[Data for review Boundary: Start]

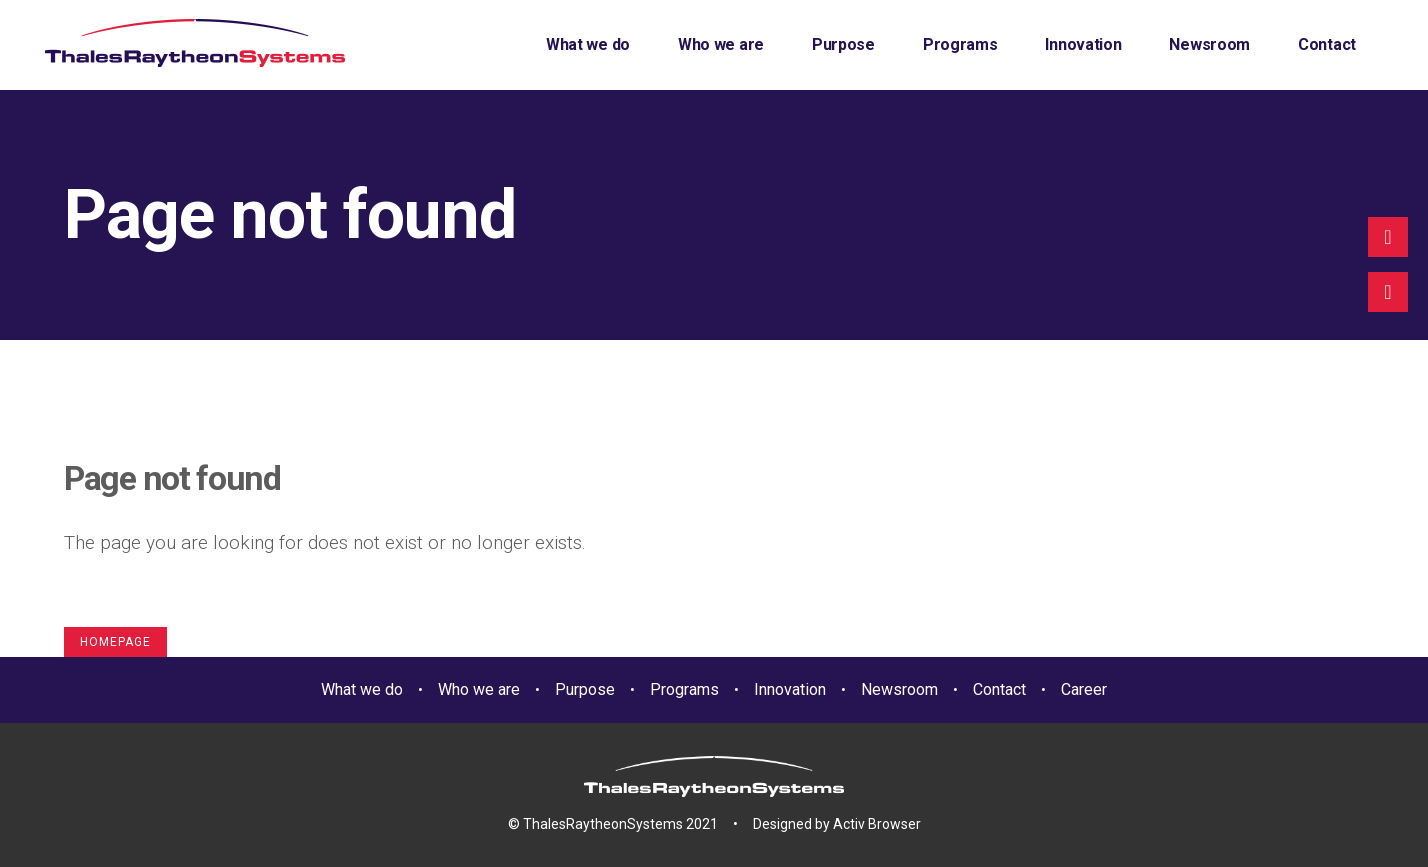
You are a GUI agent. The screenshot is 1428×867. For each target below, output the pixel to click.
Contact (999, 689)
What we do (362, 689)
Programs (684, 689)
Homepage (115, 642)
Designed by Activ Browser (837, 824)
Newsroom (899, 689)
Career (1084, 689)
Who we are (479, 689)
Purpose (585, 689)
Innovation (790, 689)
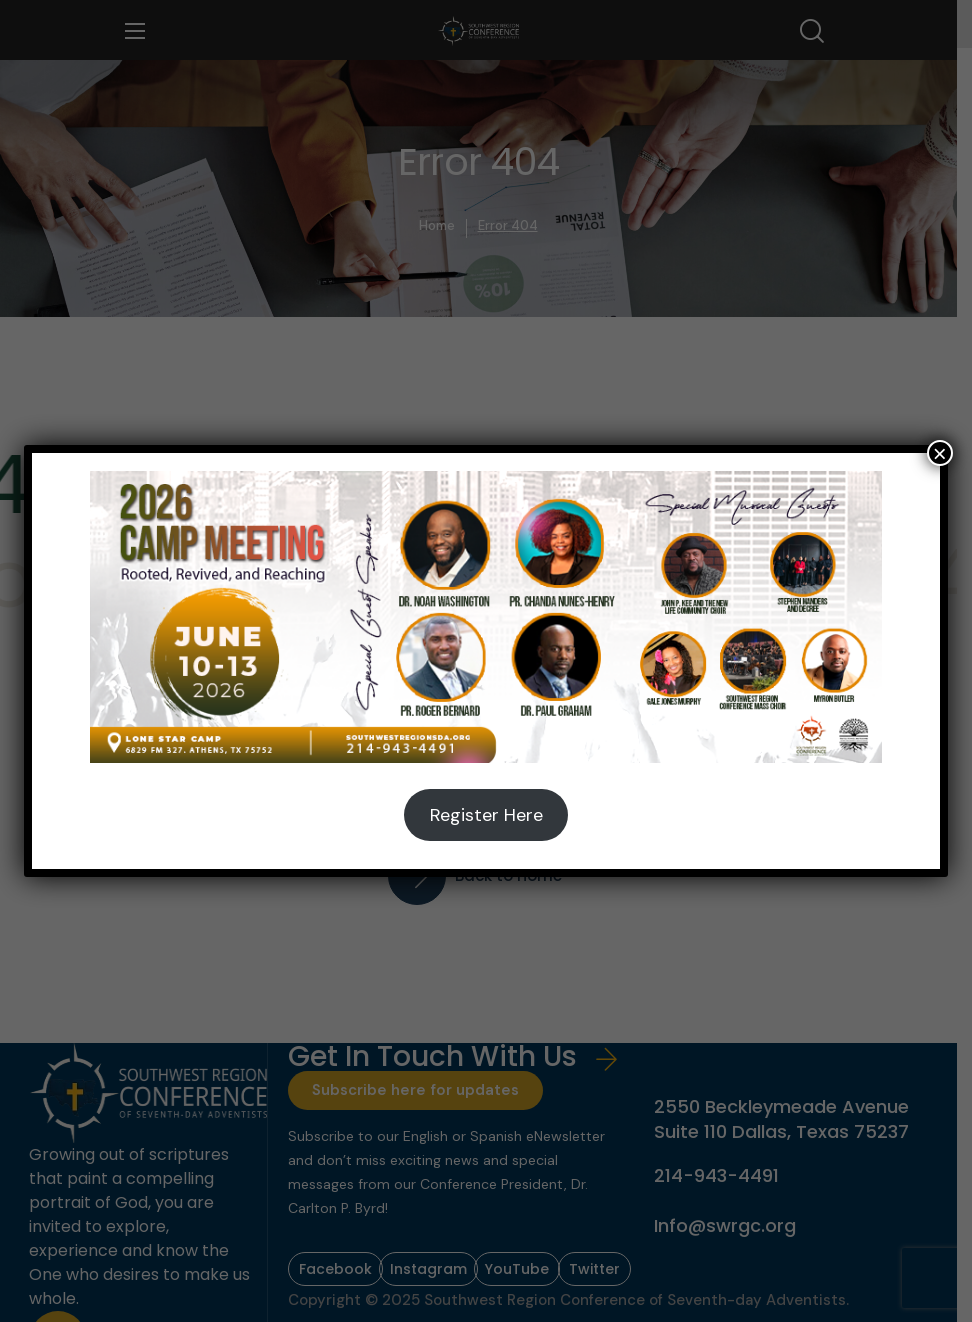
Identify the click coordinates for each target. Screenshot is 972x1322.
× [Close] (940, 453)
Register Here (486, 815)
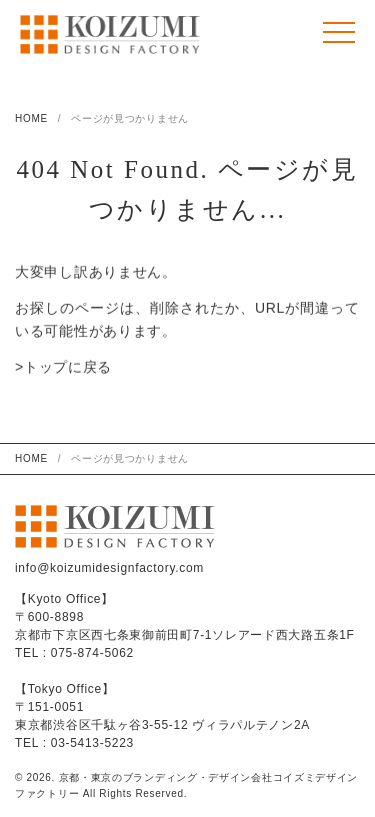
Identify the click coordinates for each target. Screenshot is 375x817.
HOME (31, 118)
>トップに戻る (63, 368)
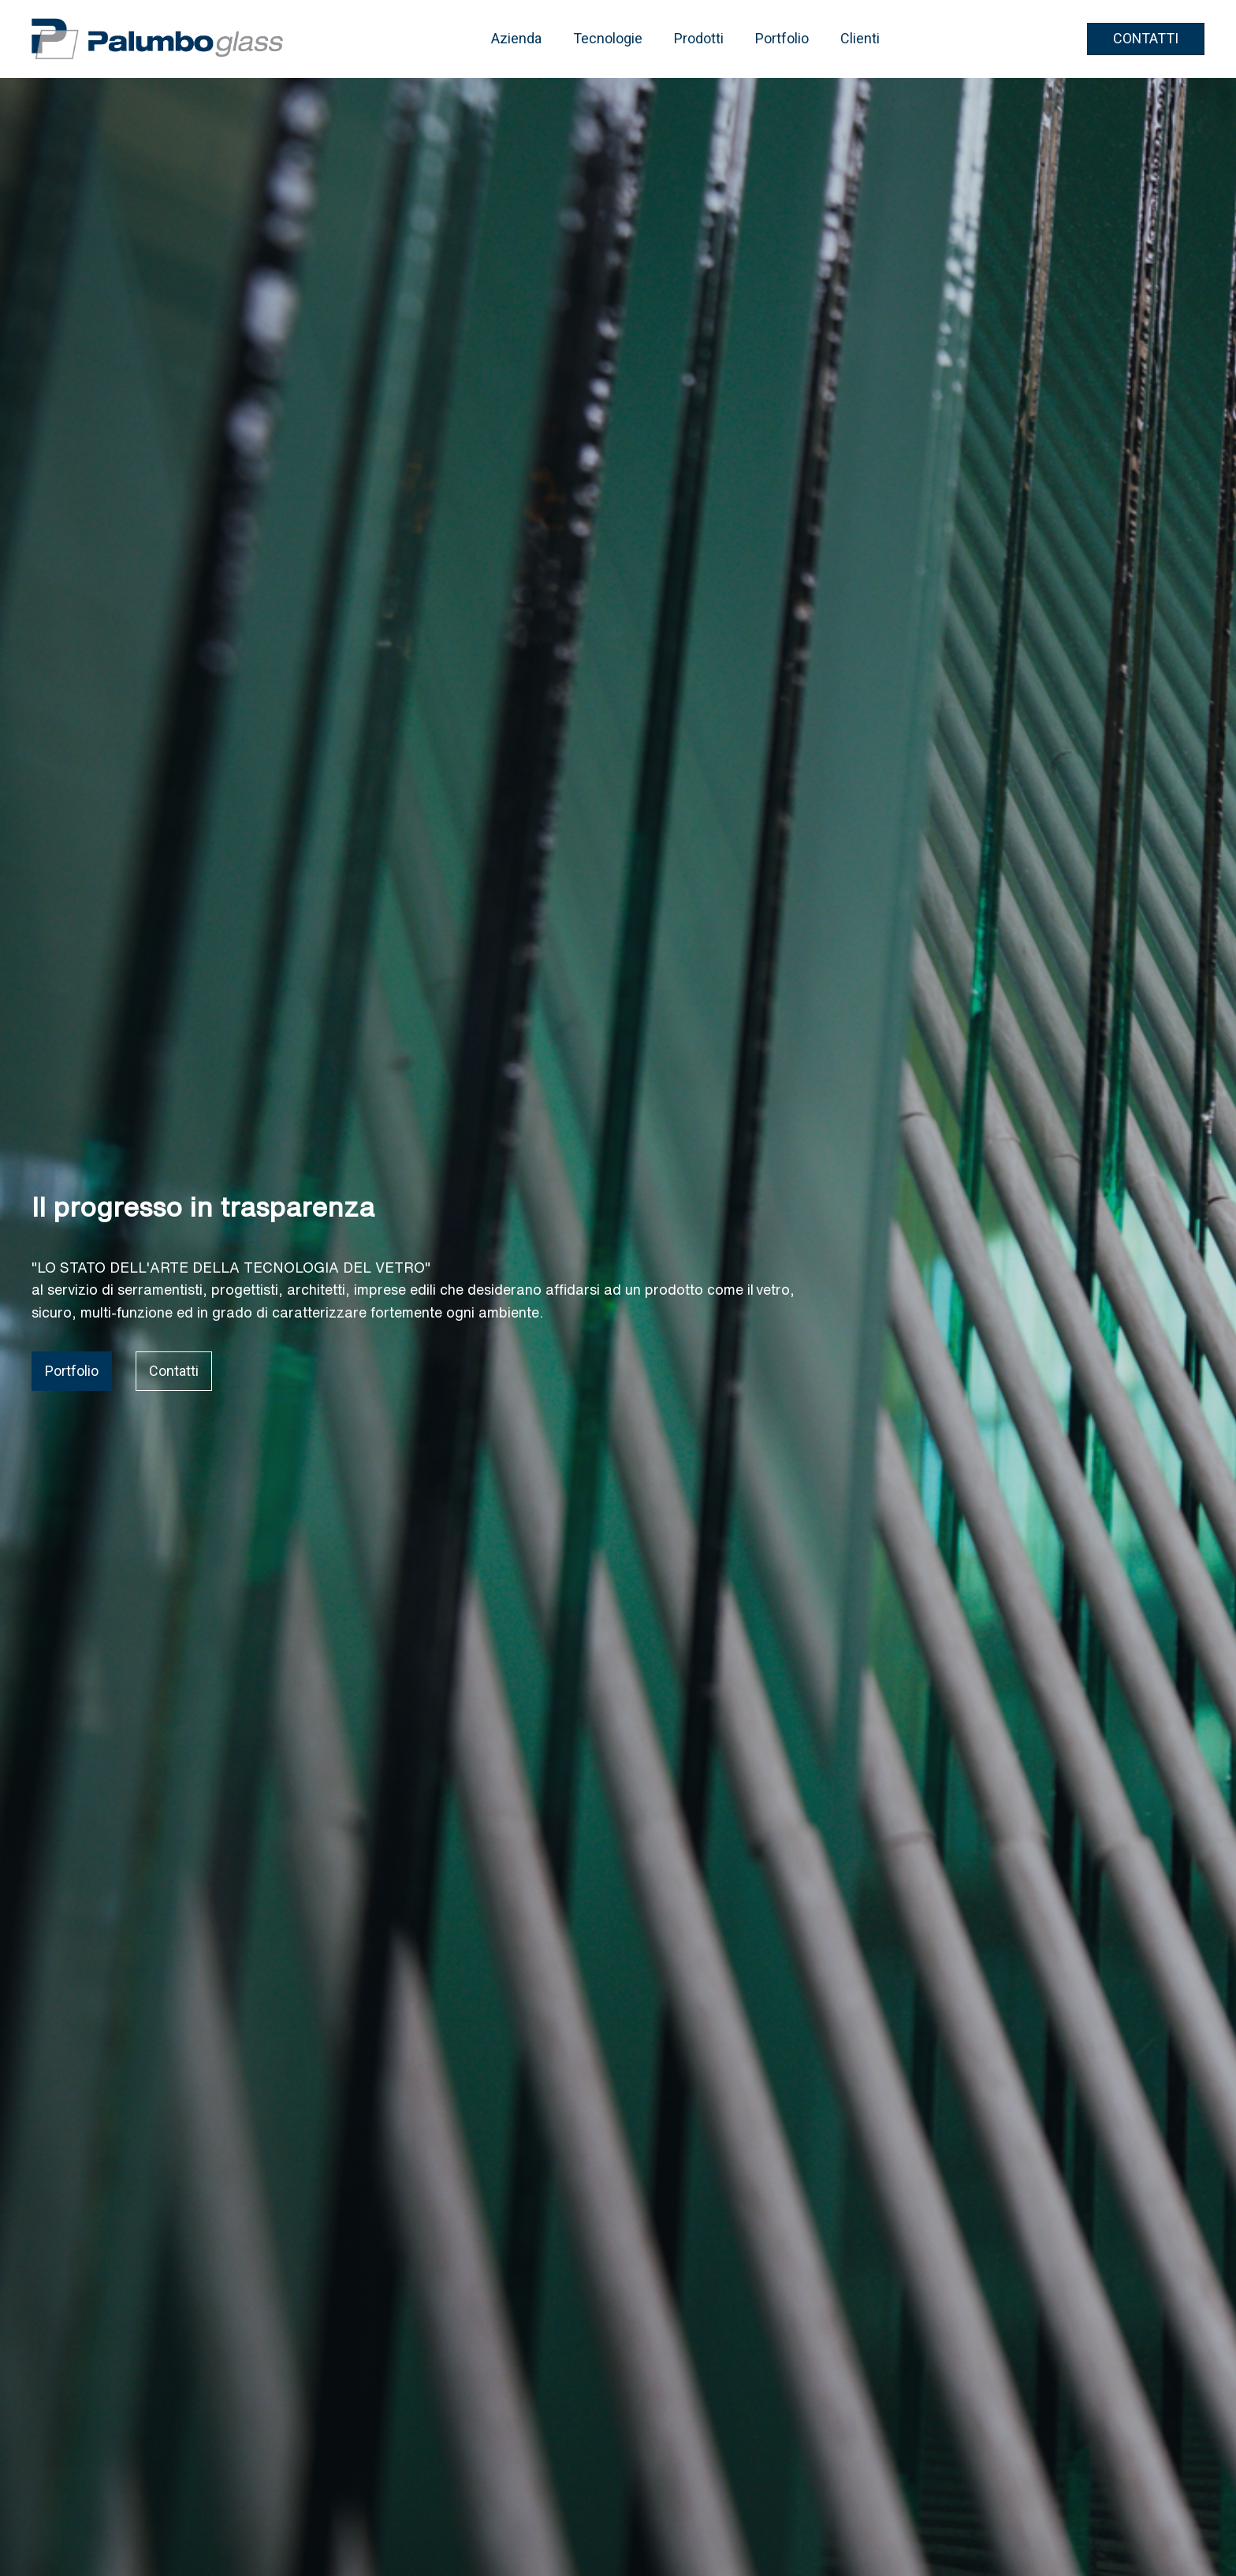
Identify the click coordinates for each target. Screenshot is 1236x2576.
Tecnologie (607, 38)
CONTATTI (1145, 38)
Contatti (174, 1370)
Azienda (516, 38)
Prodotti (699, 38)
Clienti (860, 38)
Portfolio (782, 38)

[Data for review Boundary: End]

§ What you are asked to do: The word "each" is the filter: copy every line of the listing above that contains it.

§ Result for this exercise:
You are a GUI agent. The screenshot is 1428×867. For each target below, output the pixel to click.
Identify the click coordinates for each target. Screenshot is 972x1322.
Identify the click coordinates for each target. Screenshot is 375x817.
Identify the click coordinates for each target. Screenshot is 1236x2576.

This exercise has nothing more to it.